━━ EXCERPTED DATA
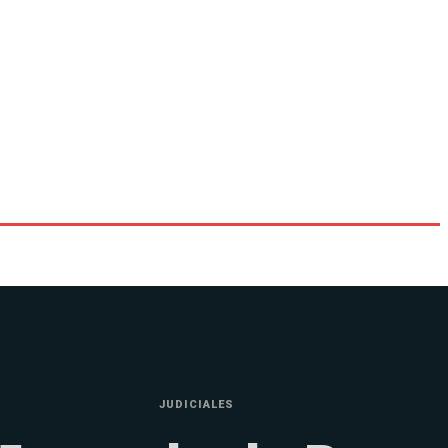
JUDICIALES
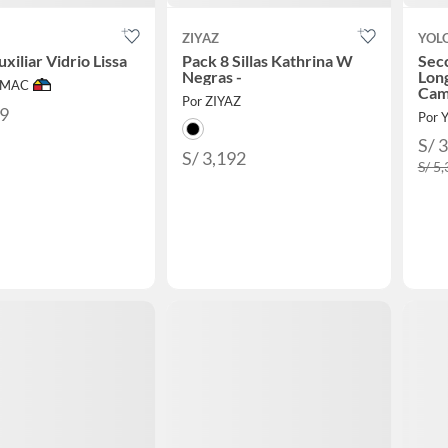
ZIYAZ
YOL
xiliar Vidrio Lissa
Pack 8 Sillas Kathrina W
Secc
Negras -
Long
IMAC
Cam
Por ZIYAZ
99
Por Y
S/ 
S/ 3,192
S/ 5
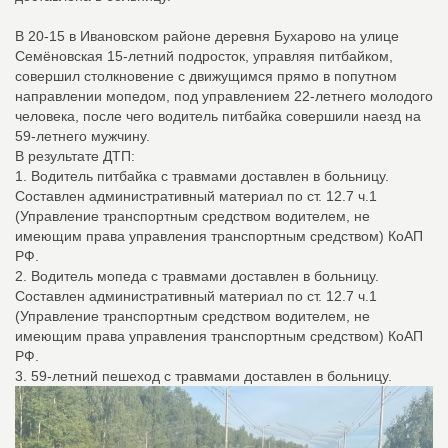
В 20-15 в Ивановском районе деревня Бухарово на улице
Семёновская 15-летний подросток, управляя питбайком,
совершил столкновение с движущимся прямо в попутном
направлении мопедом, под управлением 22-летнего молодого
человека, после чего водитель питбайка совершили наезд на
59-летнего мужчину.
В результате ДТП:
1. Водитель питбайка с травмами доставлен в больницу.
Составлен административный материал по ст. 12.7 ч.1
(Управление транспортным средством водителем, не
имеющим права управления транспортным средством) КоАП
РФ.
2. Водитель мопеда с травмами доставлен в больницу.
Составлен административный материал по ст. 12.7 ч.1
(Управление транспортным средством водителем, не
имеющим права управления транспортным средством) КоАП
РФ.
3. 59-летний пешеход с травмами доставлен в больницу.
━━━━
Please print each entry exactly as it stands, without the pictures.

JUDICIALES
ZIYAZ
YOL
xiliar Vidrio Lissa
Pack 8 Sillas Kathrina W
Secc
Negras -
Long
IMAC
Cam
Por ZIYAZ
99
Por Y
S/ 
S/ 3,192
S/ 5
В 20-15 в Ивановском районе деревня Бухарово на улице
Семёновская 15-летний подросток, управляя питбайком,
совершил столкновение с движущимся прямо в попутном
направлении мопедом, под управлением 22-летнего молодого
человека, после чего водитель питбайка совершили наезд на
59-летнего мужчину.
В результате ДТП:
1. Водитель питбайка с травмами доставлен в больницу.
Составлен административный материал по ст. 12.7 ч.1
(Управление транспортным средством водителем, не
имеющим права управления транспортным средством) КоАП
РФ.
2. Водитель мопеда с травмами доставлен в больницу.
Составлен административный материал по ст. 12.7 ч.1
(Управление транспортным средством водителем, не
имеющим права управления транспортным средством) КоАП
РФ.
3. 59-летний пешеход с травмами доставлен в больницу.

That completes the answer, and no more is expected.